Please read this Privacy Policy carefully. By accessing or using our Service, you agree to this Privacy Policy. If you do not agree with the terms of this Privacy Policy, please do not access the Service.

1. Information We Collect

1.1 Personal Information You Provide

We collect personal information that you voluntarily provide to us when you:

Fill out our contact form
Register for an account
Use our Service
Contact us directly

The personal information we may collect includes:

Contact Information: Full name, company name, email address, phone number
Account Information: Username, password (encrypted), company details
Usage Data: Information about how you use our Service, including energy consumption data you input or connect to our system

1.2 Information Automatically Collected

When you access our Service, we may automatically collect certain information, including:

Log Data: IP address, browser type, operating system, pages visited, time spent on pages, and other diagnostic data
Device Information: Device type, unique device identifiers

1.3 Cookies and Tracking Technologies

We use essential cookies to maintain your session and ensure the Service functions properly. For more information, please see our Cookie Policy.

2. How We Use Your Information

We use the information we collect for the following purposes:

To Provide and Maintain Our Service: Process your requests, create and manage your account, deliver the energy cost simulation services
To Communicate With You: Respond to your inquiries, provide customer support, send service-related notifications
To Improve Our Service: Analyze usage patterns, troubleshoot technical issues, develop new features
To Ensure Security: Detect and prevent fraud, unauthorized access, and other illegal activities
To Comply With Legal Obligations: Meet legal and regulatory requirements

3. Legal Basis for Processing (GDPR)

If you are a resident of the European Economic Area (EEA), our legal basis for collecting and using your personal information depends on the data and context:

Contract Performance: Processing necessary to perform our contract with you (providing the Service)
Legitimate Interests: Processing necessary for our legitimate business interests (improving our Service, security)
Legal Compliance: Processing necessary to comply with legal obligations
Consent: Where you have given explicit consent (we will ask for consent separately when required)

4. How We Share Your Information

We do not sell, trade, or rent your personal information to third parties.
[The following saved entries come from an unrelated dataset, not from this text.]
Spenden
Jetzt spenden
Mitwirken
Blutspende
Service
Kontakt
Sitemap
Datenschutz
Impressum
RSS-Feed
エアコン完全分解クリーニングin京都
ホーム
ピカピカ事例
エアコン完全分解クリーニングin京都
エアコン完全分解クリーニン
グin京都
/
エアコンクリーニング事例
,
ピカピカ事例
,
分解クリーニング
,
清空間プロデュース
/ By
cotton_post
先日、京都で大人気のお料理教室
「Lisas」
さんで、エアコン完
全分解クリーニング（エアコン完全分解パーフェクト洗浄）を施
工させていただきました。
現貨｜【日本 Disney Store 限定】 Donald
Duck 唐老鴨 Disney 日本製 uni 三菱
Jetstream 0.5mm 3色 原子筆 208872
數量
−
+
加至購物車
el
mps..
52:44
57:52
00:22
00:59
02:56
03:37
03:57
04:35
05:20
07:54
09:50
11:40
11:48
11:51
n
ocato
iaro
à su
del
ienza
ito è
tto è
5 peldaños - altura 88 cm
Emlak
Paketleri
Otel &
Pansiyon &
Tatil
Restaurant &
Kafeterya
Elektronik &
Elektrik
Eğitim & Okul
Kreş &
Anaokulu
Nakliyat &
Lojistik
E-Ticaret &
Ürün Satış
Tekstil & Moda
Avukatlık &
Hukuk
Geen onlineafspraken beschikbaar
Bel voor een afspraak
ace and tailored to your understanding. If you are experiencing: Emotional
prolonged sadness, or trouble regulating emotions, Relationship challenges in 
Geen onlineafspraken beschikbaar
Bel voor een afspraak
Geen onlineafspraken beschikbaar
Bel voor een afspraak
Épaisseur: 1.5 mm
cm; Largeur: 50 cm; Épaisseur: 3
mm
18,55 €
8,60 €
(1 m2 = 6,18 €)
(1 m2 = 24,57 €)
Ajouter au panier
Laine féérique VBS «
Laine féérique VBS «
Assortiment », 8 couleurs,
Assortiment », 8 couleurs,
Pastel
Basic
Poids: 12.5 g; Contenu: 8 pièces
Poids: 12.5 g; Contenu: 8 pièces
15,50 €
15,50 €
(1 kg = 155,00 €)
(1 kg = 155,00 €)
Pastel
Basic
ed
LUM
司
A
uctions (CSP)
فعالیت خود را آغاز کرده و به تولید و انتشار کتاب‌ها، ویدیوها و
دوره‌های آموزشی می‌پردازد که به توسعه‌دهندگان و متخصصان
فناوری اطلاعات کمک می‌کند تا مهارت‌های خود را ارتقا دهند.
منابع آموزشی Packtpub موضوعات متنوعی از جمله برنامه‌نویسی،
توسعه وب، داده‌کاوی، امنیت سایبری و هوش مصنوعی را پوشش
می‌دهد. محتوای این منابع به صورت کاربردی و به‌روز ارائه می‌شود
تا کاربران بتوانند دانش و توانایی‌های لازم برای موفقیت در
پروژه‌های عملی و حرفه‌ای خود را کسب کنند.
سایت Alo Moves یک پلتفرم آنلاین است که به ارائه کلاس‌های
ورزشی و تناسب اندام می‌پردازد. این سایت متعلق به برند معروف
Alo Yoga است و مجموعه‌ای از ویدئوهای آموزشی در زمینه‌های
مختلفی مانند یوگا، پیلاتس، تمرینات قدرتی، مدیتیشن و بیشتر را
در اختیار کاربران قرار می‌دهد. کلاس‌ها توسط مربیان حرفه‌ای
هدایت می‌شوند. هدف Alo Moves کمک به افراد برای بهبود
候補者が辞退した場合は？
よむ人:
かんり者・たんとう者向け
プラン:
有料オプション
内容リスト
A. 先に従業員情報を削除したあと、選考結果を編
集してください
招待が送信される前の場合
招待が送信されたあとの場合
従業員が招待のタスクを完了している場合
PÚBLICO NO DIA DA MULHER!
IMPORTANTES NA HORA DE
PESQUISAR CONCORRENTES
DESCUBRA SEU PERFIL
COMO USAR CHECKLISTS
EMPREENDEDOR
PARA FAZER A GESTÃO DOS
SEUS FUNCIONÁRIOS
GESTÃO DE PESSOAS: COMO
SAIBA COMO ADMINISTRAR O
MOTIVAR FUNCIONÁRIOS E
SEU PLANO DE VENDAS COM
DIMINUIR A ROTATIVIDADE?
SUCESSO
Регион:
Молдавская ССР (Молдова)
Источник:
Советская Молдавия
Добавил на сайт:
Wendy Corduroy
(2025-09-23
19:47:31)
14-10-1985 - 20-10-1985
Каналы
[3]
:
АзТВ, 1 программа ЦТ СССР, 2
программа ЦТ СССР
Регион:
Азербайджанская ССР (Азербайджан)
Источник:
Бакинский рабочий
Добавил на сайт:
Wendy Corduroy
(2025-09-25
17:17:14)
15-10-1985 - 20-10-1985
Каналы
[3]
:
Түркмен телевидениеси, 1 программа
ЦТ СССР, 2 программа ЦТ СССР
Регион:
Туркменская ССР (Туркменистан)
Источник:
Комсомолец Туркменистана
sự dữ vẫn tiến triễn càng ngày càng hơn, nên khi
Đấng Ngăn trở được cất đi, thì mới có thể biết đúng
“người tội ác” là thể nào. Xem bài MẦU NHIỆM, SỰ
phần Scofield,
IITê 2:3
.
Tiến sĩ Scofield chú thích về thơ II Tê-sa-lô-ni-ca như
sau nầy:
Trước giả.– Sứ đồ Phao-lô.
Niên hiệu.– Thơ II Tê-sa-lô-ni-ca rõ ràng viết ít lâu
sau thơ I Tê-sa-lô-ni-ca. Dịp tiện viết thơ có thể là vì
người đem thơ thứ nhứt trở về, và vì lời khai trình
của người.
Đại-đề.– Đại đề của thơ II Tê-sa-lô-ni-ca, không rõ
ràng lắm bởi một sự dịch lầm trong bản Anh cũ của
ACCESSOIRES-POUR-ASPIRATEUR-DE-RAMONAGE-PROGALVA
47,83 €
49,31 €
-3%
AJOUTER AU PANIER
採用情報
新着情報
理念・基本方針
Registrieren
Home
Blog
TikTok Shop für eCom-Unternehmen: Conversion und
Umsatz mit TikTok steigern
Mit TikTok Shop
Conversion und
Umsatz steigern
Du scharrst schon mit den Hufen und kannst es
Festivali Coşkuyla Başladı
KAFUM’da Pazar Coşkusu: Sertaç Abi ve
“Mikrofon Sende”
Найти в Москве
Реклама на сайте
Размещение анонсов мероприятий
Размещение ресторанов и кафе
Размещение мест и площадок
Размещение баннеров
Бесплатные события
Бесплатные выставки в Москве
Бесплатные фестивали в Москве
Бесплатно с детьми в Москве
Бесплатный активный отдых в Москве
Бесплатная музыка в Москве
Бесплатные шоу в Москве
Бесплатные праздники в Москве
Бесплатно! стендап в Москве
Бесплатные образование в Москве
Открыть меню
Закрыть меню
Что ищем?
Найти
We may share your information in the following limited circumstances:

4.1 Service Providers

Currently, we do not share your data with third-party service providers. In the future, we may engage service providers to help us operate our Service (such as hosting providers, email services, or analytics tools). Any such providers will be contractually obligated to protect your information and use it only for the purposes we specify.

4.2 Legal Requirements

We may disclose your information if required to do so by law or in response to valid requests by public authorities (e.g., court orders, government agencies).

4.3 Business Transfers

If we are involved in a merger, acquisition, or sale of assets, your information may be transferred. We will provide notice before your information is transferred and becomes subject to a different Privacy Policy.

5. Data Retention

We retain your personal information for as long as your account is active or as needed to provide you with our Service. You may request deletion of your account and associated data at any time by contacting us. Once you request deletion, we will remove your personal information from our systems, except where we are required to retain it for legal or regulatory purposes.

6. Your Rights Under GDPR

If you are a resident of the European Economic Area (EEA) or Sweden, you have the following data protection rights:

Right to Access: You can request copies of your personal data
Right to Rectification: You can request correction of inaccurate or incomplete data
Right to Erasure: You can request deletion of your personal data
Right to Restrict Processing: You can request that we limit how we use your data
Right to Data Portability: You can request transfer of your data to another service
Right to Object: You can object to our processing of your personal data
Right to Withdraw Consent: Where we rely on consent, you can withdraw it at any time

To exercise any of these rights, please contact us using the information below.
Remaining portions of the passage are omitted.